* _What to work on_:
Check each line of the material, and show the ones that include the word "بكفاءة".

* _Input data_:
--- --- ---

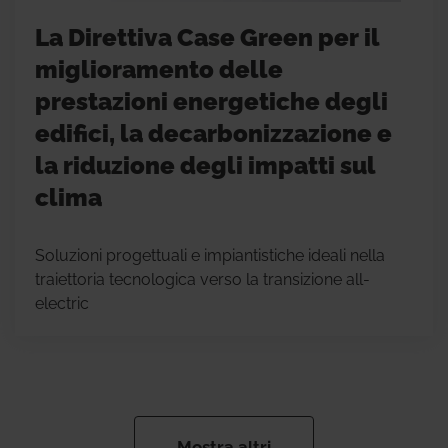
La Direttiva Case Green per il
miglioramento delle
prestazioni energetiche degli
edifici, la decarbonizzazione e
la riduzione degli impatti sul
clima
Soluzioni progettuali e impiantistiche ideali nella
traiettoria tecnologica verso la transizione all-
electric
Mostra altri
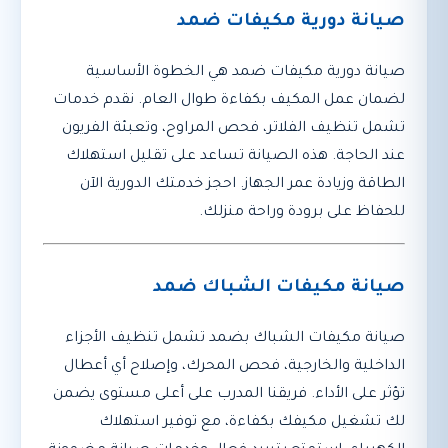
صيانة دورية مكيفات ضمد
صيانة دورية مكيفات ضمد هي الخطوة الأساسية
لضمان عمل المكيف بكفاءة طوال العام. نقدم خدمات
تشمل تنظيف الفلاتر، فحص المراوح، وتعبئة الفريون
عند الحاجة. هذه الصيانة تساعد على تقليل استهلاك
الطاقة وزيادة عمر الجهاز. احجز خدمتك الدورية الآن
للحفاظ على برودة وراحة منزلك.
صيانة مكيفات الشباك ضمد
صيانة مكيفات الشباك بضمد تشمل تنظيف الأجزاء
الداخلية والخارجية، فحص المحرك، وإصلاح أي أعطال
تؤثر على الأداء. فريقنا المدرب على أعلى مستوى يضمن
لك تشغيل مكيفك بكفاءة، مع توفير استهلاك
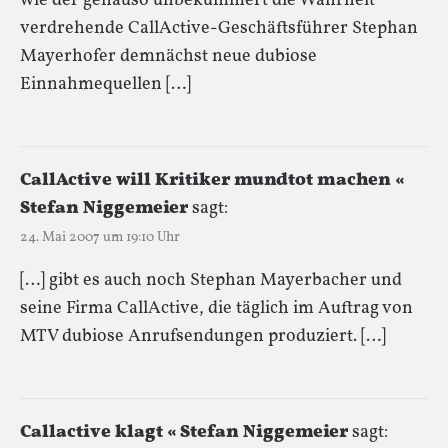
wie der genauso unbekümmert die Wahrheit
verdrehende CallActive-Geschäftsführer Stephan
Mayerhofer demnächst neue dubiose
Einnahmequellen […]
CallActive will Kritiker mundtot machen «
Stefan Niggemeier
sagt:
24. Mai 2007 um 19:10 Uhr
[…] gibt es auch noch Stephan Mayerbacher und
seine Firma CallActive, die täglich im Auftrag von
MTV dubiose Anrufsendungen produziert. […]
Callactive klagt « Stefan Niggemeier
sagt:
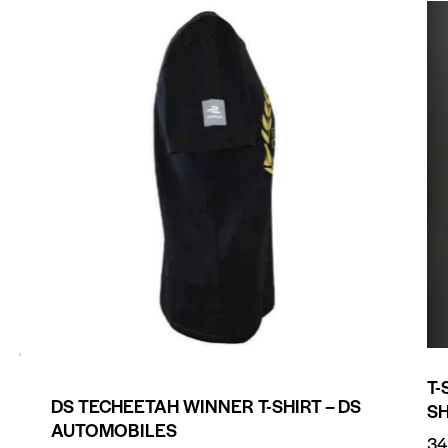
T-
DS TECHEETAH WINNER T-SHIRT – DS
S
AUTOMOBILES
34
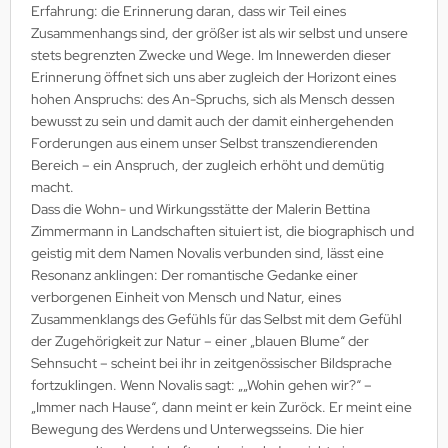
Erfahrung: die Erinnerung daran, dass wir Teil eines
Zusammenhangs sind, der größer ist als wir selbst und unsere
stets begrenzten Zwecke und Wege. Im Innewerden dieser
Erinnerung öffnet sich uns aber zugleich der Horizont eines
hohen Anspruchs: des An-Spruchs, sich als Mensch dessen
bewusst zu sein und damit auch der damit einhergehenden
Forderungen aus einem unser Selbst transzendierenden
Bereich – ein Anspruch, der zugleich erhöht und demütig
macht.
Dass die Wohn- und Wirkungsstätte der Malerin Bettina
Zimmermann in Landschaften situiert ist, die biographisch und
geistig mit dem Namen Novalis verbunden sind, lässt eine
Resonanz anklingen: Der romantische Gedanke einer
verborgenen Einheit von Mensch und Natur, eines
Zusammenklangs des Gefühls für das Selbst mit dem Gefühl
der Zugehörigkeit zur Natur – einer „blauen Blume“ der
Sehnsucht – scheint bei ihr in zeitgenössischer Bildsprache
fortzuklingen. Wenn Novalis sagt: „„Wohin gehen wir?“ –
„Immer nach Hause“, dann meint er kein Zuröck. Er meint eine
Bewegung des Werdens und Unterwegsseins. Die hier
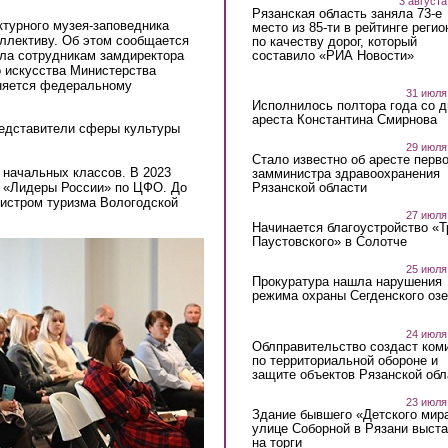
3 августа
Рязанская область заняла 73-е
ктурного музея-заповедника
место из 85-ти в рейтинге регио
ллективу. Об этом сообщается
по качеству дорог, который
составило «РИА Новости»
ила сотрудникам замдиректора
о искусства Министерства
няется федеральному
31 июля
Исполнилось полтора года со д
ареста Константина Смирнова
редставители сферы культуры
29 июля
Стало известно об аресте перво
 начальных классов. В 2023
замминистра здравоохранения
а «Лидеры России» по ЦФО. До
Рязанской области
нистром туризма Вологодской
27 июля
.
Начинается благоустройство «
Паустовского» в Солотче
25 июля
Прокуратура нашла нарушения
режима охраны Сегденского озе
24 июля
Облправительство создаст ком
по территориальной обороне и
защите объектов Рязанской обл
23 июля
Здание бывшего «Детского мир
улице Соборной в Рязани выст
на торги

--- --- ---

* _Solution to the problem_:
لضمان عمل المكيف بكفاءة طوال العام. نقدم خدمات
لك تشغيل مكيفك بكفاءة، مع توفير استهلاك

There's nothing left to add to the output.